Fort Smith is the home of the Northern Life Museum and the museum ship Radium King. Wood Buffalo National Park can also be accessed from Fort Smith.

Every year the South Slave Friendship Festival, a music and arts festival, occurs in Fort Smith, usually in August. Musicians and artists from across the Northwest Territories and many other faraway places come to interact with other artists and show off their talents to the public.

Many tourists come to see Slave River, where many kayakers also attempt to kayak the rapids of Slave River.

Fort Smith Mission Park is a popular tourist attraction featuring historic buildings and a grotto from the Oblate Catholic Mission.

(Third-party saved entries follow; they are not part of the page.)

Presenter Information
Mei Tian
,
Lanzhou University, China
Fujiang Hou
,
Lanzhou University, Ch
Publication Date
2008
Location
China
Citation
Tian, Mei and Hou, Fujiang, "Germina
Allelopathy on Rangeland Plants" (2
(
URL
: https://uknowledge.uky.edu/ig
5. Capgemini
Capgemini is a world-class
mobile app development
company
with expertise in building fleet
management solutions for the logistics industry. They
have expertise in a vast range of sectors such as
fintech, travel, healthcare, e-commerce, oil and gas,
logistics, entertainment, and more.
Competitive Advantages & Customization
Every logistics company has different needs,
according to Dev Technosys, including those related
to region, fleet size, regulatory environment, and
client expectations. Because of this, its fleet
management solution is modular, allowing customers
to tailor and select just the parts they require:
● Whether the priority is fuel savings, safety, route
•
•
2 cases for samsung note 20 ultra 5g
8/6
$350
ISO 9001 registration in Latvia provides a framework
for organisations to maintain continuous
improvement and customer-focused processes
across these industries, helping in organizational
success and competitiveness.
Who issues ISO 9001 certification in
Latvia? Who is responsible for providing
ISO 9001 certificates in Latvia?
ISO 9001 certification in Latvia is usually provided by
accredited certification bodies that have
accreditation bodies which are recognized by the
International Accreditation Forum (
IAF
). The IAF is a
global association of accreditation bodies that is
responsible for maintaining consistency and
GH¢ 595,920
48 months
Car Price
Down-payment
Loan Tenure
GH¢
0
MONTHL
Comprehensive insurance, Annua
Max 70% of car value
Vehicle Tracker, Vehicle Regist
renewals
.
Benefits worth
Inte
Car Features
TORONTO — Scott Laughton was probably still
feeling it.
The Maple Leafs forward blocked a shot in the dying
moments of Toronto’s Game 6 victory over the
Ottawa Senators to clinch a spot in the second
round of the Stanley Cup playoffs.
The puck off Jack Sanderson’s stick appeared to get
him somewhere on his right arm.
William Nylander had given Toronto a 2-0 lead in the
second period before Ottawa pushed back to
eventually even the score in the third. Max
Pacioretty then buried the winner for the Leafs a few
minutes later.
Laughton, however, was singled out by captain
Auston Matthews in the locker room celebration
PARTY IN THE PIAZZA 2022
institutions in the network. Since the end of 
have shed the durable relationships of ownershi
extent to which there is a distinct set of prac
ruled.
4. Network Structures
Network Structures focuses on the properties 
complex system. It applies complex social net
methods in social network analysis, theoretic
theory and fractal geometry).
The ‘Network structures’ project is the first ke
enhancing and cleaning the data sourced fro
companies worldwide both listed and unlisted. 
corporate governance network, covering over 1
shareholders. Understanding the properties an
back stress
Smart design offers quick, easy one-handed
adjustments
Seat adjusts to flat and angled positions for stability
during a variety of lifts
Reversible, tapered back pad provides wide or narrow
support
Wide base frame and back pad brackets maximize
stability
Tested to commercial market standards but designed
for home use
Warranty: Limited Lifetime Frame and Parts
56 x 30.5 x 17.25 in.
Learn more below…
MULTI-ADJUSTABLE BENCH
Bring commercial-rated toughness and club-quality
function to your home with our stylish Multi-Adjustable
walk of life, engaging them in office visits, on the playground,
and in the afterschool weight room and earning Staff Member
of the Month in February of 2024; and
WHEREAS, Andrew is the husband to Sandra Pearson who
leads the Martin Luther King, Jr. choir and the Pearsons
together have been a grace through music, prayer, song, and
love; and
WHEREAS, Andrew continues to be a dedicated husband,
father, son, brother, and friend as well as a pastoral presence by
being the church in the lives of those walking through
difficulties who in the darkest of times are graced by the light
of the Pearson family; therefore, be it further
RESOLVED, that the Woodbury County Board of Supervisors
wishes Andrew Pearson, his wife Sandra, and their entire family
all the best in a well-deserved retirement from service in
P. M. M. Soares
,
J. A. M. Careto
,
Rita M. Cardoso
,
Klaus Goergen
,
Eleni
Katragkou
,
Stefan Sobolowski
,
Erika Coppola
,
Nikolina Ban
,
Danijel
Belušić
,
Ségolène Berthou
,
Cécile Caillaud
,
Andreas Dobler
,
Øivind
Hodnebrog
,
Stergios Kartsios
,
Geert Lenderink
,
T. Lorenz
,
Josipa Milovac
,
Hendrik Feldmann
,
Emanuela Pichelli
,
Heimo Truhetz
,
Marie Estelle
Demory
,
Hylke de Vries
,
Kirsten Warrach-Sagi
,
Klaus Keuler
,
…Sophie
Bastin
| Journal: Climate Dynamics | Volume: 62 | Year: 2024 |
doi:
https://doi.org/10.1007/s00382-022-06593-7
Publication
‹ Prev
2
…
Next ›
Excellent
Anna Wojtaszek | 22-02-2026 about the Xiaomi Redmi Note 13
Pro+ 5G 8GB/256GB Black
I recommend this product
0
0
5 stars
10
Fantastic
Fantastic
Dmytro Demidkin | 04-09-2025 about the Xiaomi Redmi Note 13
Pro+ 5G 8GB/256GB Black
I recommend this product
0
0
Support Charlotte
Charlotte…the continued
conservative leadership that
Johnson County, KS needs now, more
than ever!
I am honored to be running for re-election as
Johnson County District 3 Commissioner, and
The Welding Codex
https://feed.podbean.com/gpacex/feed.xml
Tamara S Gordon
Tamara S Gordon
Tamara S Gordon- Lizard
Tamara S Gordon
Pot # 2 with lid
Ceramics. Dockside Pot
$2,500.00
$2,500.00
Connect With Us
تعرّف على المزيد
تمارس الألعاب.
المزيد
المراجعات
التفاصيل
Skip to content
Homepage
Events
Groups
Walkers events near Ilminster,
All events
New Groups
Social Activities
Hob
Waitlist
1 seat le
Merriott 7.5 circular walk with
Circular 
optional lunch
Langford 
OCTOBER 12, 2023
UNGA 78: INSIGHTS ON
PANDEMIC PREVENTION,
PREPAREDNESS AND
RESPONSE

In the summer months, pelicans can be seen nesting on the various rapids near Fort Smith. Whooping cranes, an endangered species, also nest in the area during the summer and can be viewed via air charters as ground access is prohibited.

== Education ==
There are a number of educational facilities in Fort Smith including Joseph Burr Tyrrell Elementary School, Paul William Kaeser High School and the Thebacha Campus of Aurora College. Additionally, the main office of the South Slave Divisional Education Council is located in the town.

== Notable residents ==
- Mark Carney, 24th Prime Minister of Canada, former governor of the Bank of Canada and the Bank of England.